Thesis title: Towards a ‘Europe of Flows’? Discourse, power and space in the development of a transnational high-speed rail line in the European Union
Primary supervisor: Professor Nick Phelps
Secondary supervisor: Dr Claire Colomb
Sponsor: Fundación Pedro Barrié de la Maza
Starting date: September 2009
Completion date: August 2015
The European project has had since its first years the ambition to create a single European space where the flow of goods and people is unconstrained, an idea strongly related to the development of the EU Single Market.
Although it has been argued that a discourse on the creation of this ‘Europe of Flows’ has become dominant in policy development, the spatial conflicts that this type of infrastructure involves and the wide array of political actors concerned cast doubts on the smooth development of such a space.
This research project sought to shed light on this issue by adopting a critical approach that considers policy problems as socially constructed, seeks to reveal power struggles in policy-making, and places space at the centre of the study of politics.
Accordingly, an analytical framework that combines discourse analysis, social and political theories of power and a spatially-nuanced approach informed by human geography debates on scale and relationality was applied to the case of a cross-border and EU-relevant high-speed rail line in the Spanish region of the Basque Country.
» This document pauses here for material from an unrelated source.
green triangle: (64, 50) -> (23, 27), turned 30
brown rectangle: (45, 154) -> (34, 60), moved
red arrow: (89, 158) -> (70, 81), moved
The findings reveal the struggles for discursive hegemony and effective influence that transnational infrastructure politics may involve, and illustrate the nature and challenges of the European integration process.
I graduated in 2005 in Architecture, with an specialism in Urbanism (University of A Coruña, Spain). After working as a planning officer for a Spanish consultancy firm, where I contributed to the development of spatial plans on scales ranging from urban design to regional planning, I gained an MSc in International Planning in 2008 (University College London).
My interest in the implications of European integration in spatial planning and policy led me to investigate the influence of the European policy idea of polycentric development on a British strategic spatial planning exercise in my MSc dissertation, and to subsequently work at the Joint Technical Secretariat of INTERREG IVB North-West Europe, a territorial cooperation programme financed by the European Union. I contributed there to the development and monitoring of transnational projects under the areas of innovation, natural resource and risk management, connectivity and economic and social cohesion.
In 2009, sponsored by the Fundación Pedro Barrié de la Maza, I started my PhD at the Bartlett School of Planning on the politics of transnational transport infrastructure development in the European Union.